= Work task =
Down to the last line, print the entries below exactly, and keep every picture out of the copy.

Extracted page text data
⟨
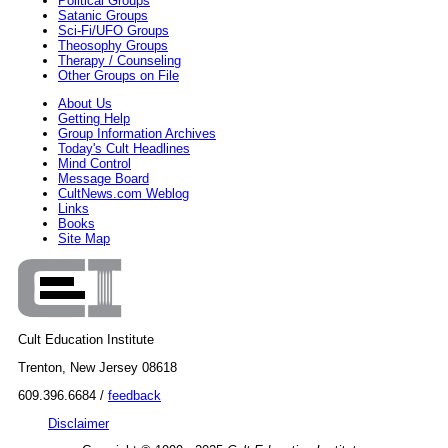
Political Groups
Satanic Groups
Sci-Fi/UFO Groups
Theosophy Groups
Therapy / Counseling
Other Groups on File
About Us
Getting Help
Group Information Archives
Today's Cult Headlines
Mind Control
Message Board
CultNews.com Weblog
Links
Books
Site Map
Cult Education Institute
Trenton, New Jersey 08618
609.396.6684 /
feedback
Disclaimer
⟩
= Worked solution =
Political Groups
Satanic Groups
Sci-Fi/UFO Groups
Theosophy Groups
Therapy / Counseling
Other Groups on File
About Us
Getting Help
Group Information Archives
Today's Cult Headlines
Mind Control
Message Board
CultNews.com Weblog
Links
Books
Site Map
Cult Education Institute
Trenton, New Jersey 08618
609.396.6684 /
feedback
Disclaimer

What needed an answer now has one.